#### [Required action]
Return the material below exactly, but only from the line with "Cláusula 50" through the line with "もしろTシャツがてんこ盛り！", and without its pictures.

#### [Stored data]
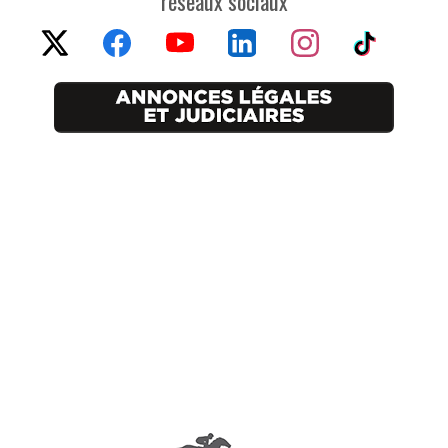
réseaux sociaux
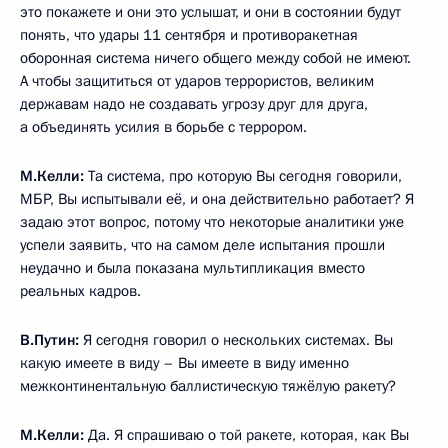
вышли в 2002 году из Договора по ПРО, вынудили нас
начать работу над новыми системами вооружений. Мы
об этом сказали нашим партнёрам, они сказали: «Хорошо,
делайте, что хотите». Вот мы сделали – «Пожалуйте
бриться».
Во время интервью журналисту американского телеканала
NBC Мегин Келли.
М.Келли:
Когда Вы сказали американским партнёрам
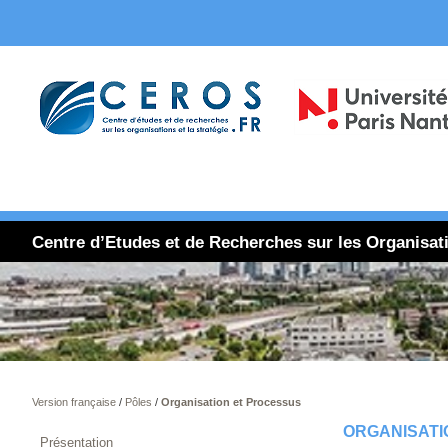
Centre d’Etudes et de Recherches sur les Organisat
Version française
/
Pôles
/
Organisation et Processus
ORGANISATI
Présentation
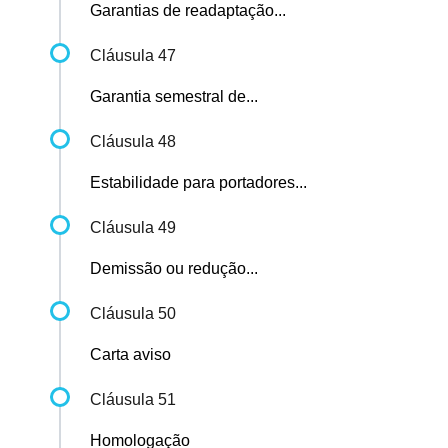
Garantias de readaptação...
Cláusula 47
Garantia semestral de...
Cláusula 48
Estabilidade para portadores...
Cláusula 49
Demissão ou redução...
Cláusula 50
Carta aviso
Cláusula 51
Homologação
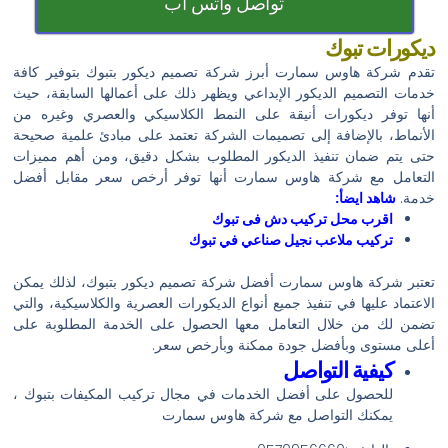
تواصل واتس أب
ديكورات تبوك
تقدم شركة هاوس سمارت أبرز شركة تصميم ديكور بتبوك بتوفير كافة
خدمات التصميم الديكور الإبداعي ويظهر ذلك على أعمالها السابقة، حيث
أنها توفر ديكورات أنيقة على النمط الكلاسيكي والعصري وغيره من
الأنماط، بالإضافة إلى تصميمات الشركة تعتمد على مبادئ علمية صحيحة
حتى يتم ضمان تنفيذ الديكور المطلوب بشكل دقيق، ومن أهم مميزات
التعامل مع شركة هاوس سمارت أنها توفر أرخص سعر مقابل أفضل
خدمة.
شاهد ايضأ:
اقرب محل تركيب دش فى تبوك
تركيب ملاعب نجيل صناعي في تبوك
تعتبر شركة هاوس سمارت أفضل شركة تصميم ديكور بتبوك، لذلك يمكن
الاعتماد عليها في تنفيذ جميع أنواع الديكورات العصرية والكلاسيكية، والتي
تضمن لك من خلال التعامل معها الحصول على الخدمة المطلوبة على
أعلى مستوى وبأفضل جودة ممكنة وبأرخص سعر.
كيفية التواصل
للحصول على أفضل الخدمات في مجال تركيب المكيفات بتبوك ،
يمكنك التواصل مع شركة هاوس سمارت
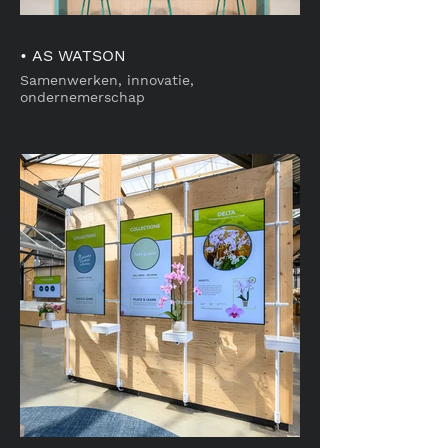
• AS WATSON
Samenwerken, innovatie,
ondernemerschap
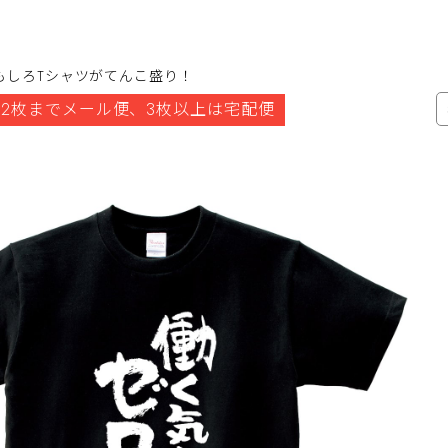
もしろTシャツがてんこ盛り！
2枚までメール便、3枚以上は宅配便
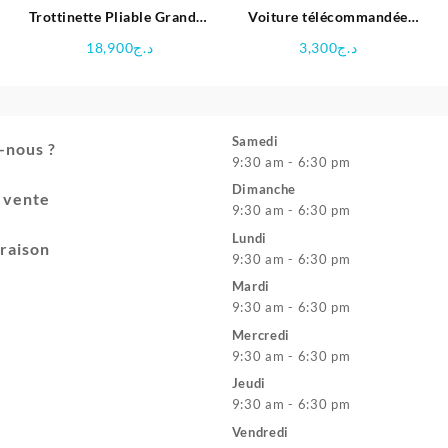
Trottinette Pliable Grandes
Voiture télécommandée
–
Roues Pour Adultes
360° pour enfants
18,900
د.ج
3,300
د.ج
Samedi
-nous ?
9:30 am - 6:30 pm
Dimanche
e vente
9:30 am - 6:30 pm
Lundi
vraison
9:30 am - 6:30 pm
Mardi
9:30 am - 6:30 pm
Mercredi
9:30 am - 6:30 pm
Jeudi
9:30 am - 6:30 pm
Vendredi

#### [Worked solution]
Cláusula 50
Carta aviso
Cláusula 51
Homologação
تواصل واتس أب
ديكورات تبوك
تقدم شركة هاوس سمارت أبرز شركة تصميم ديكور بتبوك بتوفير كافة
خدمات التصميم الديكور الإبداعي ويظهر ذلك على أعمالها السابقة، حيث
أنها توفر ديكورات أنيقة على النمط الكلاسيكي والعصري وغيره من
الأنماط، بالإضافة إلى تصميمات الشركة تعتمد على مبادئ علمية صحيحة
حتى يتم ضمان تنفيذ الديكور المطلوب بشكل دقيق، ومن أهم مميزات
التعامل مع شركة هاوس سمارت أنها توفر أرخص سعر مقابل أفضل
خدمة.
شاهد ايضأ:
اقرب محل تركيب دش فى تبوك
تركيب ملاعب نجيل صناعي في تبوك
تعتبر شركة هاوس سمارت أفضل شركة تصميم ديكور بتبوك، لذلك يمكن
الاعتماد عليها في تنفيذ جميع أنواع الديكورات العصرية والكلاسيكية، والتي
تضمن لك من خلال التعامل معها الحصول على الخدمة المطلوبة على
أعلى مستوى وبأفضل جودة ممكنة وبأرخص سعر.
كيفية التواصل
للحصول على أفضل الخدمات في مجال تركيب المكيفات بتبوك ،
يمكنك التواصل مع شركة هاوس سمارت
• AS WATSON
Samenwerken, innovatie,
ondernemerschap
もしろTシャツがてんこ盛り！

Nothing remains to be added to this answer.